Task prompt
Among the lines of the entries below, count those containing the word "votre" and answer with the number only.
-------- Data for analysis
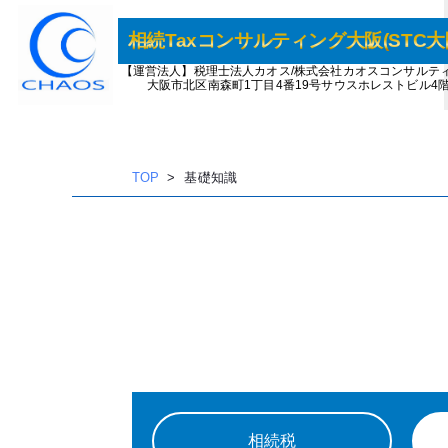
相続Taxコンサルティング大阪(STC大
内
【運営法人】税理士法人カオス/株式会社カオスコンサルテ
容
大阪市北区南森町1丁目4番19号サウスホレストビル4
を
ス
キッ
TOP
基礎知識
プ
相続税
----------------
-------- Data for analysis
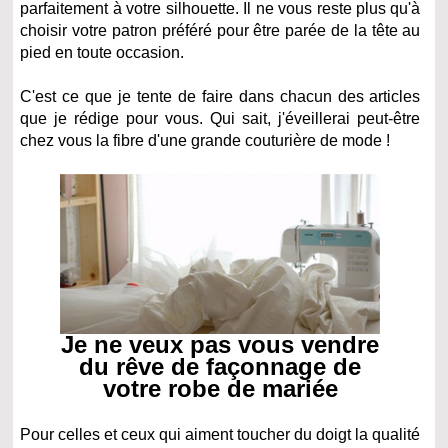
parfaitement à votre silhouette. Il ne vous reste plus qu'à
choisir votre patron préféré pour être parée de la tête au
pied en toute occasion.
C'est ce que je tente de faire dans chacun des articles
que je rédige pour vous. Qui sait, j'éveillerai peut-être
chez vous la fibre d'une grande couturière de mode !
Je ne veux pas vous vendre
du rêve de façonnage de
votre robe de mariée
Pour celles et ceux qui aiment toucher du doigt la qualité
----------------
Written reply
3